─── Provided records

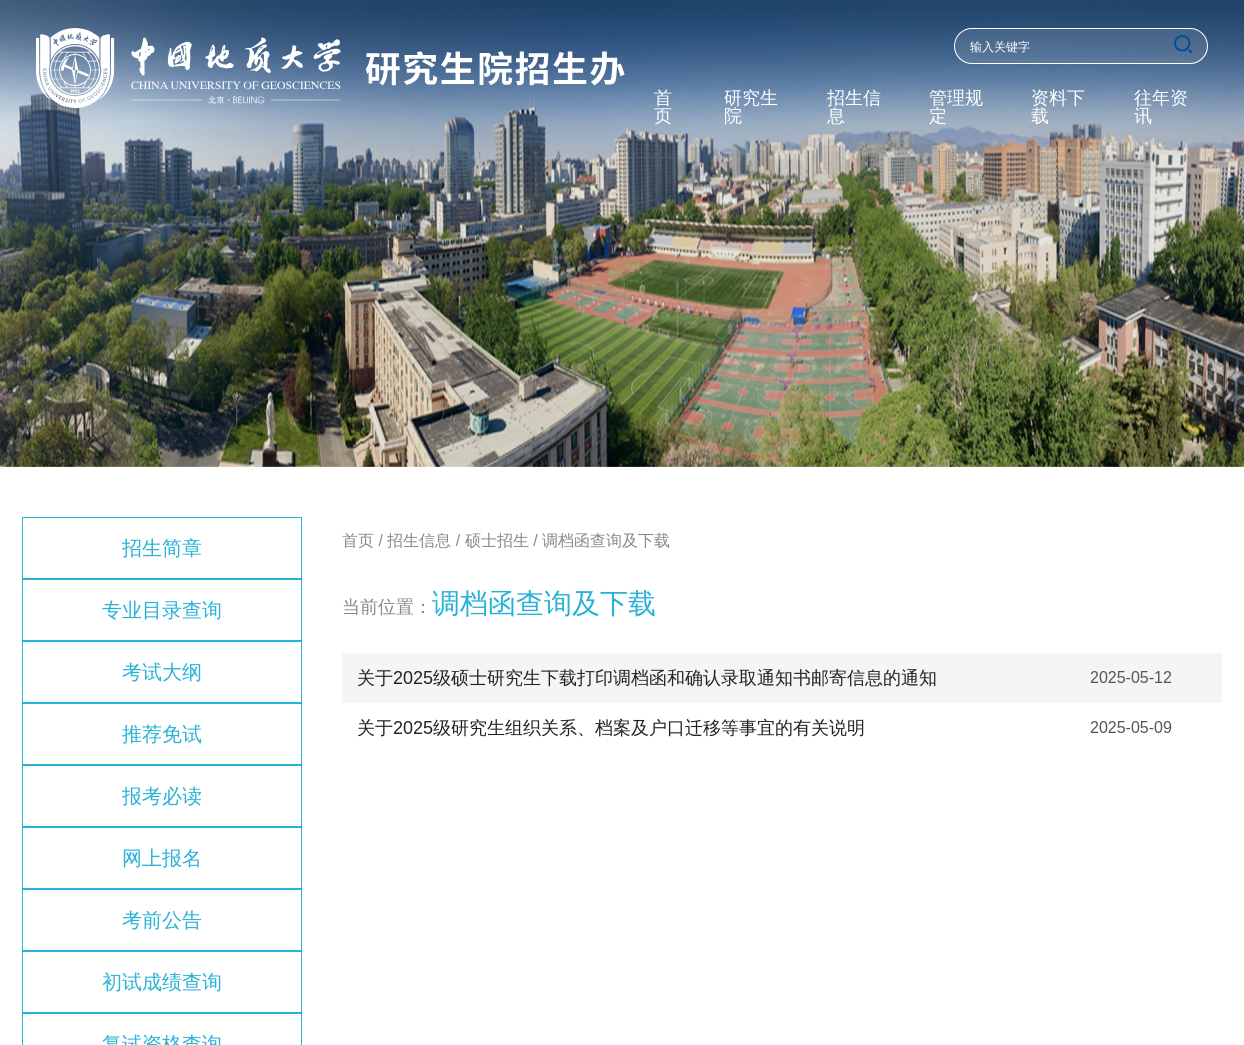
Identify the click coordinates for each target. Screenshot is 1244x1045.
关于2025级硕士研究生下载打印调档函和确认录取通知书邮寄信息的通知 (647, 678)
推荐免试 (162, 734)
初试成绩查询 (162, 982)
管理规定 (956, 107)
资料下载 (1058, 107)
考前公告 (162, 920)
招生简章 (162, 548)
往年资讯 (1161, 107)
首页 (663, 107)
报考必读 (162, 796)
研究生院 (751, 107)
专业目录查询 (162, 610)
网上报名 (162, 858)
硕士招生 (497, 540)
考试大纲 (162, 672)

──────

To do >>
The answer is the line holding "关于2025级硕士研究生下载打印调档函和确认录取通知书邮寄信息的通知 (647, 678)" and all the lines after it through the end of the records, repeated exactly.

Answer for the task >>
关于2025级硕士研究生下载打印调档函和确认录取通知书邮寄信息的通知 (647, 678)
推荐免试 (162, 734)
初试成绩查询 (162, 982)
管理规定 (956, 107)
资料下载 (1058, 107)
考前公告 (162, 920)
招生简章 (162, 548)
往年资讯 (1161, 107)
首页 (663, 107)
报考必读 (162, 796)
研究生院 (751, 107)
专业目录查询 (162, 610)
网上报名 (162, 858)
硕士招生 (497, 540)
考试大纲 (162, 672)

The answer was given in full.